Gemäß § 33 TP 5 Z. 1 GebG 1957 unterliegen Bestandverträge (§§ 1090ff. ABGB) und sonstige Verträge, wodurch jemand den Gebrauch einer unverbrauchbaren Sache auf eine gewisse Zeit und gegen einen bestimmten Preis erhält, im allgemeinen einer Gebühr von 1 v.H. nach dem Wert.

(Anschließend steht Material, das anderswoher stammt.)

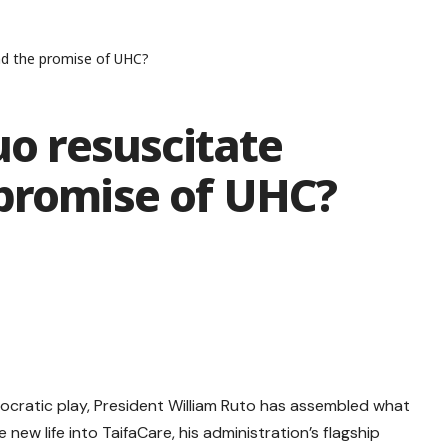
and the promise of UHC?
uo resuscitate
 promise of UHC?
hnocratic play, President William Ruto has assembled what
new life into TaifaCare, his administration’s flagship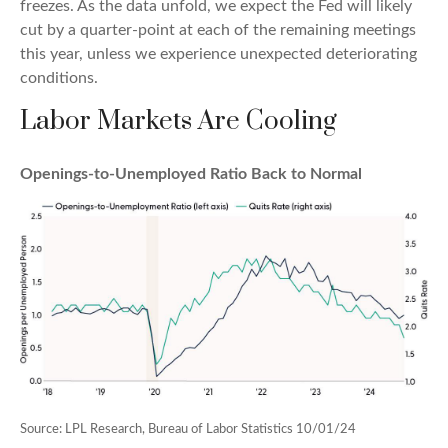
freezes. As the data unfold, we expect the Fed will likely
cut by a quarter-point at each of the remaining meetings
this year, unless we experience unexpected deteriorating
conditions.
Labor Markets Are Cooling
Openings-to-Unemployed Ratio Back to Normal
Source: LPL Research, Bureau of Labor Statistics 10/01/24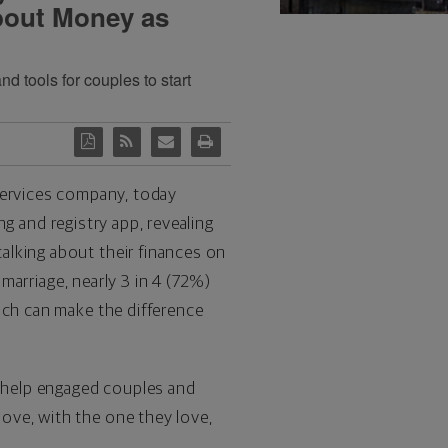
bout Money as
 tools for couples to start
l services company, today
ng and registry app, revealing
alking about their finances on
 marriage, nearly 3 in 4 (72%)
ich can make the difference
 help engaged couples and
ove, with the one they love,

Gemäß § 33 TP 5 Abs. 3 GebG sind bei unbestimmter Vertragsdauer die wiederkehrenden Leistungen mit dem Dreifachen des Jahreswertes zu bewerten, bei bestimmter Vertragsdauer mit dem dieser Vertragsdauer entsprechend vervielfachten Jahreswert, höchstens jedoch dem Achtzehnfachen des Jahreswertes. Ist die Vertragsdauer bestimmt, aber der Vorbehalt des Rechtes einer früheren Aufkündigung gemacht, so bleibt dieser Vorbehalt für die Gebührenermittlung außer Betracht.

§ 30 Mietrechtsgesetz (kurz MRG) bestimmt Folgendes:

"§ 30 (1) Der Vermieter kann nur aus wichtigen Gründen den Mietvertrag kündigen.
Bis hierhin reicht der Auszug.